*Work order*
Only the lines containing "Загрузите" should appear in the answer, copied from the listing below.
━━━━━━━━
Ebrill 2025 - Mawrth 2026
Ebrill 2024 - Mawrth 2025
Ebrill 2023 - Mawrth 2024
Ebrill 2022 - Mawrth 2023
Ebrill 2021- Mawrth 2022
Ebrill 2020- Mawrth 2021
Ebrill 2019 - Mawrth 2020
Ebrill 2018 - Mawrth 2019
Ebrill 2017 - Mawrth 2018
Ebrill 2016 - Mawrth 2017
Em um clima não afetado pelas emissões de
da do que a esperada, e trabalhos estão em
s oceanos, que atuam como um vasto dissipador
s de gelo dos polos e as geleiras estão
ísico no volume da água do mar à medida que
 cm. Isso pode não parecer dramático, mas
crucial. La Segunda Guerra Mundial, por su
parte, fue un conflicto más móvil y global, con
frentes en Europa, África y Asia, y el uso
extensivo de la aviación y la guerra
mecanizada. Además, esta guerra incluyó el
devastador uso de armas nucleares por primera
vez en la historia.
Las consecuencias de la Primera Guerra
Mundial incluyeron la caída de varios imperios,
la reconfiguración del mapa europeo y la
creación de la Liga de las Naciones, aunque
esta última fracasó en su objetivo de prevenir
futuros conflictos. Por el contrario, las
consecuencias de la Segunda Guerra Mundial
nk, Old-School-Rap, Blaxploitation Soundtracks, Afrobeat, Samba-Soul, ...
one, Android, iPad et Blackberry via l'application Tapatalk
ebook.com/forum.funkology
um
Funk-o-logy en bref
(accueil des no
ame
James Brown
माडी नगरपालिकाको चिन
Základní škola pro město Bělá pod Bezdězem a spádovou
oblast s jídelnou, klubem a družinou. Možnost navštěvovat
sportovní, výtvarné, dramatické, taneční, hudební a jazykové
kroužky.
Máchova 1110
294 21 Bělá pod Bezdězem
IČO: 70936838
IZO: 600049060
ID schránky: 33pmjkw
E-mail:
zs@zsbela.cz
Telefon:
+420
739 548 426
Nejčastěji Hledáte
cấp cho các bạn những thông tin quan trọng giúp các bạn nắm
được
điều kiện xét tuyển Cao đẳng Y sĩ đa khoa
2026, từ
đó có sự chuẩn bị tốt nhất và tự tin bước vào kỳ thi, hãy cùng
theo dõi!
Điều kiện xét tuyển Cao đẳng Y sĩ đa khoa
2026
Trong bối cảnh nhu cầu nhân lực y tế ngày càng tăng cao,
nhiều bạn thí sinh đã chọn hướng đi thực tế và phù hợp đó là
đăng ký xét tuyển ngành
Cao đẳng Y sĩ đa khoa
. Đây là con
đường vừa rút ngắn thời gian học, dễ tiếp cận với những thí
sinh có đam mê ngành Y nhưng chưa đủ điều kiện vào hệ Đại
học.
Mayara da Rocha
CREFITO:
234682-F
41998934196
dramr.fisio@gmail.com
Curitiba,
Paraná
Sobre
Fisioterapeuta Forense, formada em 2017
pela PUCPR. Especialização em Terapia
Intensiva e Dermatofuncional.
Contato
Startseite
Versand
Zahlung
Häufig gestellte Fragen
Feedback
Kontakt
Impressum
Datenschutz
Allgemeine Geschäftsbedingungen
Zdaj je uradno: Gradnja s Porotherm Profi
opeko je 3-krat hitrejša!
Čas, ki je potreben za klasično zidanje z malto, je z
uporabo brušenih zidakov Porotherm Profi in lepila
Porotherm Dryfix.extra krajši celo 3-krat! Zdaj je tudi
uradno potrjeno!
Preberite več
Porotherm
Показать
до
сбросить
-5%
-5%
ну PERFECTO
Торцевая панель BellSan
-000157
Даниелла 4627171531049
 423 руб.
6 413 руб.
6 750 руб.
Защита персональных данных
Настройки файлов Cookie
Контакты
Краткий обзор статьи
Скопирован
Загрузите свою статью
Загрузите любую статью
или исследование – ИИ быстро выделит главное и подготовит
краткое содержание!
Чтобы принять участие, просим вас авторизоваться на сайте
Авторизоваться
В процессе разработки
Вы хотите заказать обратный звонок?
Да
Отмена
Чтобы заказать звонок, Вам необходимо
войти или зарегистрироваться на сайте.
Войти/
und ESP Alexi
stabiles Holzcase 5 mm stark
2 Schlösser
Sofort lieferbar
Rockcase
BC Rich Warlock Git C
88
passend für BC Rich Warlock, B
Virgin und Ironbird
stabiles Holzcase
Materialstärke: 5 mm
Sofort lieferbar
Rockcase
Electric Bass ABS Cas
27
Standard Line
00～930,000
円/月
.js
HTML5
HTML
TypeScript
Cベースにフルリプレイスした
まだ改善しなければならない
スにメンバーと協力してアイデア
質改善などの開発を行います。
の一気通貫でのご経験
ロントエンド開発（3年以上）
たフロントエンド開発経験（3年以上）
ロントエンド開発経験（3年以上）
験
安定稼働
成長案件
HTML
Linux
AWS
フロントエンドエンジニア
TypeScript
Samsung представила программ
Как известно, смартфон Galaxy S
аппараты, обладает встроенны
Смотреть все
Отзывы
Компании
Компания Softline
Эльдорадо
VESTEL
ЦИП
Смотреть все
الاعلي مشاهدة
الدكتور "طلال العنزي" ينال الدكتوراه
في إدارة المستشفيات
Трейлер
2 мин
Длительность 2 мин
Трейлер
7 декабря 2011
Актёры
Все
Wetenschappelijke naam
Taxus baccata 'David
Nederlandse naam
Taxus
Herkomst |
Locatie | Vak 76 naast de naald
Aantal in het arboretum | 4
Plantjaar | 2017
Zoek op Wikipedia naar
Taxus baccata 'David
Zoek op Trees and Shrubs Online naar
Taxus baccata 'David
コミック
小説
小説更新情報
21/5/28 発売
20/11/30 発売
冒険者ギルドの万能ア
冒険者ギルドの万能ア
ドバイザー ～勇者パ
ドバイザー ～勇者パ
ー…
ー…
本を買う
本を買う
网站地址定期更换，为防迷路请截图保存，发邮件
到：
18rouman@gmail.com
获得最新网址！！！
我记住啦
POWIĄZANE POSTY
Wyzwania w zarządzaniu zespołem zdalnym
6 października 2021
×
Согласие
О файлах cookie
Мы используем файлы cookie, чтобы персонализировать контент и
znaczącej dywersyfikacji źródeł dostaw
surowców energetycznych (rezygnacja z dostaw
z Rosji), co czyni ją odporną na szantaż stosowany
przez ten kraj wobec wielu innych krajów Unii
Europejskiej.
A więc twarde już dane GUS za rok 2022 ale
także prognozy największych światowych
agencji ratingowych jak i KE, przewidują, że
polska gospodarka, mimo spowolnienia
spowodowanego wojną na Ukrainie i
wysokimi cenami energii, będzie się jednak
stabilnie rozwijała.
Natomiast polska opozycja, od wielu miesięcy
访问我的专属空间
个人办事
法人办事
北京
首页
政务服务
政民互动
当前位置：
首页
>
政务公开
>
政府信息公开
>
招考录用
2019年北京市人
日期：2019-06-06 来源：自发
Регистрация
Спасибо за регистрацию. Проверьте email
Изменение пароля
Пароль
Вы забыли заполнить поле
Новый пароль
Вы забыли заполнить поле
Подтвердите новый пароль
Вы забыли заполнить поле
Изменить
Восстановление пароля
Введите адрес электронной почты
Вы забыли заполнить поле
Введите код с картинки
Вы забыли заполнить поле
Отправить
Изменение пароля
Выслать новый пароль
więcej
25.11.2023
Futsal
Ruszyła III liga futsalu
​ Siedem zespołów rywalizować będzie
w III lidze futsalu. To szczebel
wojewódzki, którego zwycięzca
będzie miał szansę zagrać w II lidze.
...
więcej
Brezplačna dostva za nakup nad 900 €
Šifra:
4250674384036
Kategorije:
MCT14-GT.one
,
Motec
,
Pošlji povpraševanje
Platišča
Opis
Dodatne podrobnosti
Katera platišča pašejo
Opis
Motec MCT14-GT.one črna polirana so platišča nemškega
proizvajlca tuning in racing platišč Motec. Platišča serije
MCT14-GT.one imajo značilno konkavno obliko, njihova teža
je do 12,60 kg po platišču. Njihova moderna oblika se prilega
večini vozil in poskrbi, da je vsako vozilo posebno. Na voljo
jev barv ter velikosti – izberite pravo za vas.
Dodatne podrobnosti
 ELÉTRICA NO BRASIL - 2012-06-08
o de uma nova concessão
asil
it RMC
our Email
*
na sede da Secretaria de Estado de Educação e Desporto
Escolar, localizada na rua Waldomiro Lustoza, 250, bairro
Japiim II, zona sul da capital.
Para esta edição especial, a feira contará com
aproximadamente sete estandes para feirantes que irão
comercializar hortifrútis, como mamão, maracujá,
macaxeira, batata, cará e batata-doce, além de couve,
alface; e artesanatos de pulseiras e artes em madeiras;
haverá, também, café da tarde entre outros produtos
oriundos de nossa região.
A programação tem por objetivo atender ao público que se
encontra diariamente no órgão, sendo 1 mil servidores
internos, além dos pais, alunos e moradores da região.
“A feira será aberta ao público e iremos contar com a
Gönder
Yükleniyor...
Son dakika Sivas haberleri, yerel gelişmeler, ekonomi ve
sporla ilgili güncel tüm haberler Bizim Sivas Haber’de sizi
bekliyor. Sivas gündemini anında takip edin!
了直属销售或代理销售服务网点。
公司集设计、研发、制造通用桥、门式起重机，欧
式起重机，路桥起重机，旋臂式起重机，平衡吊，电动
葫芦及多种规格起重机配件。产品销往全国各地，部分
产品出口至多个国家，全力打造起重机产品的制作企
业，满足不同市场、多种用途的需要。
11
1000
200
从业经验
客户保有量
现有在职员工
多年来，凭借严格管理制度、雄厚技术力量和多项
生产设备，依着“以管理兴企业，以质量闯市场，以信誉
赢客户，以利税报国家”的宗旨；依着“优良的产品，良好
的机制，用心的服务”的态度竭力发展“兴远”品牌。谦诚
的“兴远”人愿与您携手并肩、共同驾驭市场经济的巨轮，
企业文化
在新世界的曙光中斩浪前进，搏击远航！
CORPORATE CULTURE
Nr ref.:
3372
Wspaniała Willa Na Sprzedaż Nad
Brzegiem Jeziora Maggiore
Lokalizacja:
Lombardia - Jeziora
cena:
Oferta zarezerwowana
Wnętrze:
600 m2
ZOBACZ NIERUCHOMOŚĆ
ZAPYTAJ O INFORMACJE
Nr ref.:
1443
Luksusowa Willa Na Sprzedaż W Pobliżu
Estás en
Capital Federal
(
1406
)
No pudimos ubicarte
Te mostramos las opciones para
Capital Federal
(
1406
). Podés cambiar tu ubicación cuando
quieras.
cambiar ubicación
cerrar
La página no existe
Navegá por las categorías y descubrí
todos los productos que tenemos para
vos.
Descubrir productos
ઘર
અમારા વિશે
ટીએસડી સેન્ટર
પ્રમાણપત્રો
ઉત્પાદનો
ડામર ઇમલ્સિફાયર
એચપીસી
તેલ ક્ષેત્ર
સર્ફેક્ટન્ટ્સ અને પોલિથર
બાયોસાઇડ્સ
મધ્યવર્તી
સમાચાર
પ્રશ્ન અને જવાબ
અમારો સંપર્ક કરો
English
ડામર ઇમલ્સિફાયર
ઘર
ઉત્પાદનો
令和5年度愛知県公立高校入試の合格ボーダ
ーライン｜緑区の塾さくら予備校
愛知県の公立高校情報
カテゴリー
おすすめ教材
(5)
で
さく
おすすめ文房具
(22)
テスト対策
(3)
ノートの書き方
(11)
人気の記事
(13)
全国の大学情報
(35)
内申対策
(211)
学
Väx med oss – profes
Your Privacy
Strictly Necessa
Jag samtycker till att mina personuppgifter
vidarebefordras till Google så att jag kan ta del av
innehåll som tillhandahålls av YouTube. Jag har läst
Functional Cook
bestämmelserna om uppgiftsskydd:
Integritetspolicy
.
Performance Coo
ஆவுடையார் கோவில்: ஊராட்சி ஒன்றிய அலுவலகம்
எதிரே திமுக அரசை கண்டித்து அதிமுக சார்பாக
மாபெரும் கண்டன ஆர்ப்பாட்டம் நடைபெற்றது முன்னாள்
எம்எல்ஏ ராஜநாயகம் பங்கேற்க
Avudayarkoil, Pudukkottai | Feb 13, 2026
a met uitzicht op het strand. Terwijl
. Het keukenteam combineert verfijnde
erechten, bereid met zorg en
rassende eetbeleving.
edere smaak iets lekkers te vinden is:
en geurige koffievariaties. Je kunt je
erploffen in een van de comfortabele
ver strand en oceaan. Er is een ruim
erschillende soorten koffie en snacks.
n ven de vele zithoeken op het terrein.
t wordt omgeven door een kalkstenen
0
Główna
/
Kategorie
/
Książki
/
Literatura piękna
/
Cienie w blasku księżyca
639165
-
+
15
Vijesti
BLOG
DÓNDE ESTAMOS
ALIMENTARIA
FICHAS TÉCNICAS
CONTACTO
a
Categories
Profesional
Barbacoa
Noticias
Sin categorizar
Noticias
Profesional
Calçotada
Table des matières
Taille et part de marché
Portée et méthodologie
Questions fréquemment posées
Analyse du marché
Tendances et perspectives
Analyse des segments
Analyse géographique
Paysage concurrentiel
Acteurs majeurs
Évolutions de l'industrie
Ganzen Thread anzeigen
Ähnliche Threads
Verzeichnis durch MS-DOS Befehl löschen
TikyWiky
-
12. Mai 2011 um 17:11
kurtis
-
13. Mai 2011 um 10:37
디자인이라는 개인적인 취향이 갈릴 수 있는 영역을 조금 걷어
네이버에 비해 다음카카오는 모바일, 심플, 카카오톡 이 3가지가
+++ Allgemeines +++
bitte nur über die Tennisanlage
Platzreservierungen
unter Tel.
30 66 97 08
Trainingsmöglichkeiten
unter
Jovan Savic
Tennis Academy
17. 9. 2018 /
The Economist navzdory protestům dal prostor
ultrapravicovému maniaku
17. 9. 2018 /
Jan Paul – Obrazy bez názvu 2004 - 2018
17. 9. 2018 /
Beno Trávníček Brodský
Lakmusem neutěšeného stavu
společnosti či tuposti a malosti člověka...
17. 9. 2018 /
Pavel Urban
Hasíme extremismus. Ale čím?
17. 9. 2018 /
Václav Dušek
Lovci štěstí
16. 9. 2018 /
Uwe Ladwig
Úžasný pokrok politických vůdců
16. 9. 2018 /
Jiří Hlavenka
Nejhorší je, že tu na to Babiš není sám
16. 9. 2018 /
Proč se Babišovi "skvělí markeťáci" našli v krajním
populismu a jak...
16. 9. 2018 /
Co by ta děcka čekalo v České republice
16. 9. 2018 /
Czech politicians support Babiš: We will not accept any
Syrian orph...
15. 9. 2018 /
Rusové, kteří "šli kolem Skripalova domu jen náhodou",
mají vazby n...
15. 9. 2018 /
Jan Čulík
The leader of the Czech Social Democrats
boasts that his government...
━━━━━━━━
*Written answer*
Загрузите свою статью
Загрузите любую статью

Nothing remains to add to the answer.